EXERCISE REQUIREMENTS:
You are asked to copy the entire listing exactly, apart from its pictures.

BEGIN DATASET ENTRIES

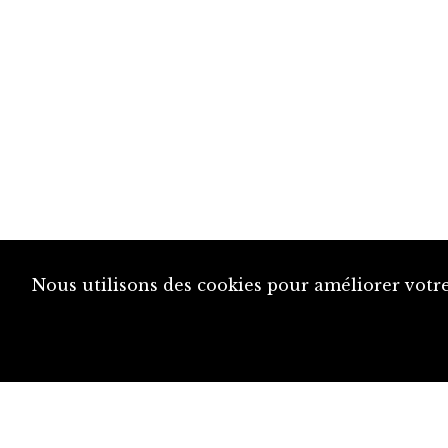
Nous utilisons des cookies pour améliorer votre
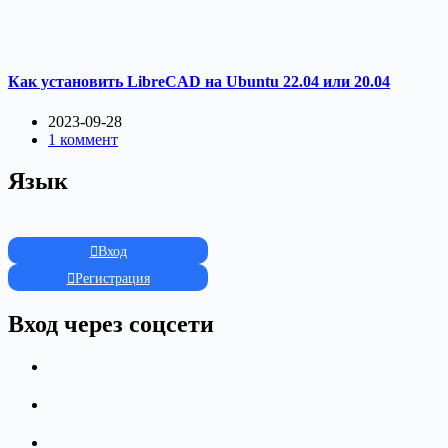
Как установить LibreCAD на Ubuntu 22.04 или 20.04
2023-09-28
1 коммент
Язык
Вход
Регистрация
Вход через соцсети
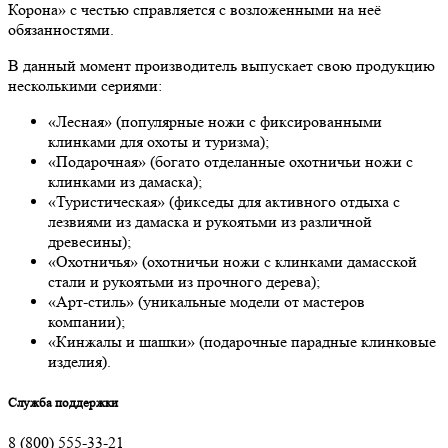
Корона» с честью справляется с возложенными на неё
обязанностями.
В данный момент производитель выпускает свою продукцию
несколькими сериями:
«Лесная» (популярные ножи с фиксированными
клинками для охоты и туризма);
«Подарочная» (богато отделанные охотничьи ножи с
клинками из дамаска);
«Туристическая» (фикседы для активного отдыха с
лезвиями из дамаска и рукоятьми из различной
древесины);
«Охотничья» (охотничьи ножи с клинками дамасской
стали и рукоятьми из прочного дерева);
«Арт-стиль» (уникальные модели от мастеров
компании);
«Кинжалы и шашки» (подарочные парадные клинковые
изделия).
Служба поддержки
8 (800) 555-33-21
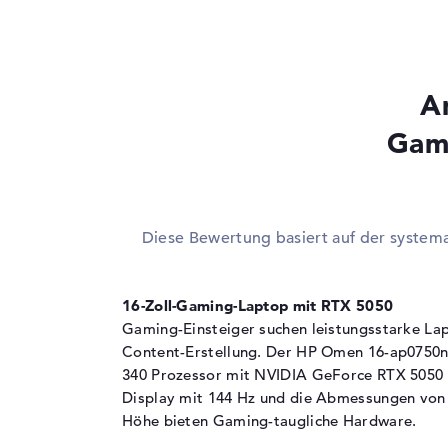
Prozessor
AMD Ryzen AI 5 34
Multi-Core-
Hexa-Core
Technologie
A
Cache
6 - 16 MB (L2/L3-Ca
Grafikkarte
Gami
Grafikprozessor
NVIDIA GeForce R
Videospeicher
8 GB
2. Grafikkarte
AMD Radeon 840M
Diese Bewertung basiert auf der system
RAM
1. Steckplatz
16 GB
16-Zoll-Gaming-Laptop mit RTX 5050
2. Steckplatz
Frei
Gaming-Einsteiger suchen leistungsstarke Lapt
Content-Erstellung. Der HP Omen 16-ap0750
Installiert
16 GB
340 Prozessor mit NVIDIA GeForce RTX 5050 G
Technologie
DDR5 - 5600 MHZ
Display mit 144 Hz und die Abmessungen von 
Festplatte
Höhe bieten Gaming-taugliche Hardware.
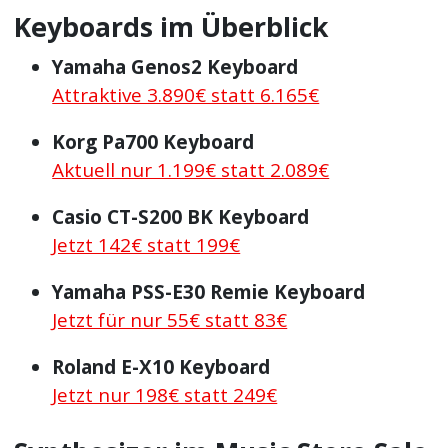
Keyboards im Überblick
Yamaha Genos2 Keyboard
Attraktive 3.890€ statt 6.165€
Korg Pa700 Keyboard
Aktuell nur 1.199€ statt 2.089€
Casio CT-S200 BK Keyboard
Jetzt 142€ statt 199€
Yamaha PSS-E30 Remie Keyboard
Jetzt für nur 55€ statt 83€
Roland E-X10 Keyboard
Jetzt nur 198€ statt 249€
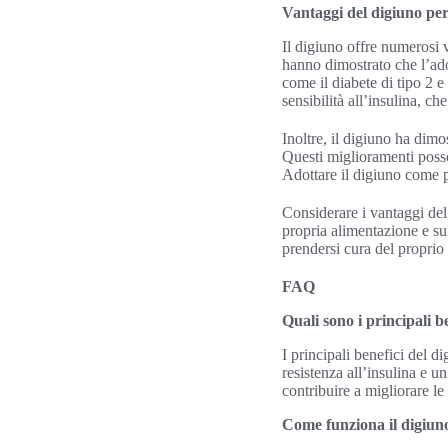
Vantaggi del digiuno per
Il digiuno offre numerosi v
hanno dimostrato che l’ado
come il diabete di tipo 2 e
sensibilità all’insulina, c
Inoltre, il digiuno ha dimo
Questi miglioramenti posso
Adottare il digiuno come p
Considerare i vantaggi del 
propria alimentazione e sul
prendersi cura del proprio 
FAQ
Quali sono i principali b
I principali benefici del 
resistenza all’insulina e 
contribuire a migliorare l
Come funziona il digiuno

END DATASET ENTRIES

EXPECTED OUTPUT:
Nous utilisons des cookies pour améliorer votre
Как установить LibreCAD на Ubuntu 22.04 или 20.04
2023-09-28
1 коммент
Язык
Вход
Регистрация
Вход через соцсети
Корона» с честью справляется с возложенными на неё
обязанностями.
В данный момент производитель выпускает свою продукцию
несколькими сериями:
«Лесная» (популярные ножи с фиксированными
клинками для охоты и туризма);
«Подарочная» (богато отделанные охотничьи ножи с
клинками из дамаска);
«Туристическая» (фикседы для активного отдыха с
лезвиями из дамаска и рукоятьми из различной
древесины);
«Охотничья» (охотничьи ножи с клинками дамасской
стали и рукоятьми из прочного дерева);
«Арт-стиль» (уникальные модели от мастеров
компании);
«Кинжалы и шашки» (подарочные парадные клинковые
изделия).
Служба поддержки
8 (800) 555-33-21
Prozessor
AMD Ryzen AI 5 34
Multi-Core-
Hexa-Core
Technologie
A
Cache
6 - 16 MB (L2/L3-Ca
Grafikkarte
Gami
Grafikprozessor
NVIDIA GeForce R
Videospeicher
8 GB
2. Grafikkarte
AMD Radeon 840M
Diese Bewertung basiert auf der system
RAM
1. Steckplatz
16 GB
16-Zoll-Gaming-Laptop mit RTX 5050
2. Steckplatz
Frei
Gaming-Einsteiger suchen leistungsstarke Lapt
Content-Erstellung. Der HP Omen 16-ap0750
Installiert
16 GB
340 Prozessor mit NVIDIA GeForce RTX 5050 G
Technologie
DDR5 - 5600 MHZ
Display mit 144 Hz und die Abmessungen von 
Festplatte
Höhe bieten Gaming-taugliche Hardware.
Keyboards im Überblick
Yamaha Genos2 Keyboard
Attraktive 3.890€ statt 6.165€
Korg Pa700 Keyboard
Aktuell nur 1.199€ statt 2.089€
Casio CT-S200 BK Keyboard
Jetzt 142€ statt 199€
Yamaha PSS-E30 Remie Keyboard
Jetzt für nur 55€ statt 83€
Roland E-X10 Keyboard
Jetzt nur 198€ statt 249€
Vantaggi del digiuno per
Il digiuno offre numerosi v
hanno dimostrato che l’ado
come il diabete di tipo 2 e
sensibilità all’insulina, c
Inoltre, il digiuno ha dimo
Questi miglioramenti posso
Adottare il digiuno come p
Considerare i vantaggi del 
propria alimentazione e sul
prendersi cura del proprio 
FAQ
Quali sono i principali b
I principali benefici del 
resistenza all’insulina e 
contribuire a migliorare l
Come funziona il digiuno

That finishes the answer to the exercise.